En 2016, SNCF Immobilier a ainsi touché 234 millions d'euros de produits de ventes. L'entreprise poursuit, à marche forcée, ses efforts de rationalisation en utilisant moins de surfaces.  "Ce sont des centaines de millions d'euros, de fonds de roulement économisés et de matériel récupéré, avec ensuite une gestion beaucoup plus centralisée et rigoureuse de l'approvisionnement des chantiers", souligne Benoît Quignon.
 
Une optimisation des technicentres

Plusieurs programmes ont trait au cœur de l’activité ferroviaire à travers la modernisation de plusieurs ateliers d’entretien du matériel destiné à SNCF Mobilités. A Rennes, un  nouveau technicentre, qui centralise différents anciens ateliers, a été récemment livré. A Romilly-sur-Seine (Aube), un site de 6 hectares accueillera un nouvel atelier du futur 4.0. La promesse de vente portant sur le terrain a été signée en mai 2017.

La branche de la SNCF a également obtenu, en août 2017, le permis de construire pour un nouveau technicentre à Lyon Vénissieux, sur un ancien terrain de Renault Trucks. Il remplacera, en 2019, l'actuelle usine d'Oullins sur seulement 33.000 m2 et sera consacré à la réparation et à l'entretien de moteur et équipements électriques. "Il sera également ouvert à des concurrents extérieurs", précise la SNCF.

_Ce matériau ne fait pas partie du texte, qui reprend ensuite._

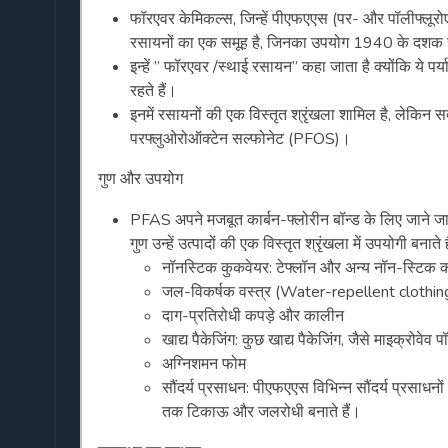
फॉरएवर केमिकल्स, जिन्हें पीएफएएस (पर- और पॉलीफ्लूरोएल
रसायनों का एक समूह है, जिनका उपयोग 1940 के दशक से वि
इन्हें ” फॉरएवर /स्थाई रसायन” कहा जाता है क्योंकि ये 
रहते हैं।
इनमें रसायनों की एक विस्तृत श्रृंखला शामिल है, लेक
परफ्लुओरोऑक्टेन सल्फोनेट (PFOS)।
गुण और उपयोग
PFAS अपने मजबूत कार्बन-फ्लोरीन बॉन्ड के लिए जाने जाते हैं
गुण उन्हें उत्पादों की एक विस्तृत श्रृंखला में उपयोगी बनाते है
नॉनस्टिक कुकवेयर: टेफ्लॉन और अन्य नॉन-स्टिक क
जल-विकर्षक वस्त्र (Water-repellent clothin
दाग-प्रतिरोधी कपड़े और कालीन
खाद्य पैकेजिंग: कुछ खाद्य पैकेजिंग, जैसे माइक्रोवे
अग्निशमन फोम
सौंदर्य प्रसाधन: पीएफएएस विभिन्न सौंदर्य प्रसाधनों 
तक टिकाऊ और जलरोधी बनाते हैं।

SNCF Réseau n'est pas oublié. La branche immobilier lui prépare à Pagny-sur-Moselle (54) un nouvel établissement pour assurer l’entretien et la maintenance de la ligne à grande vitesse Est Européenne. La livraison est prévue en juin 2018.

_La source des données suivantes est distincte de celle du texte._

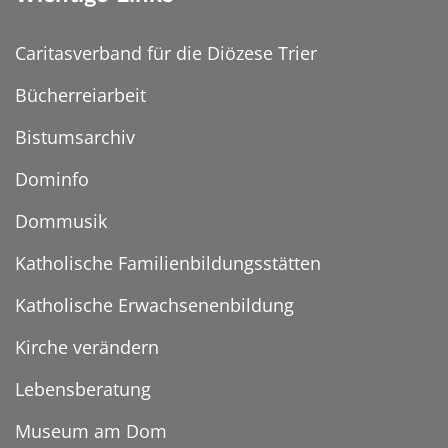
Caritasverband für die Diözese Trier
Bücherreiarbeit
Bistumsarchiv
Dominfo
Dommusik
Katholische Familienbildungsstätten
Katholische Erwachsenenbildung
Kirche verändern
Lebensberatung
Museum am Dom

Par ailleurs, SNCF Immobilier poursuit son recentrage sur Saint-Denis au grand dam d'une bonne part des salariés du groupe qui travaillaient encore à Paris. L’entreprise va reprendre une partie de l’immeuble qu’occupait SFR pour accueillir "de 3.000 à 3.500 postes supplémentaires sur 40 000 m²", a annoncé Benoît Quignon. Y seront logés notamment le personnel de la direction Transilien qui occupe actuellement l’ancien siège de Montparnasse dont la SNCF était devenue locataire.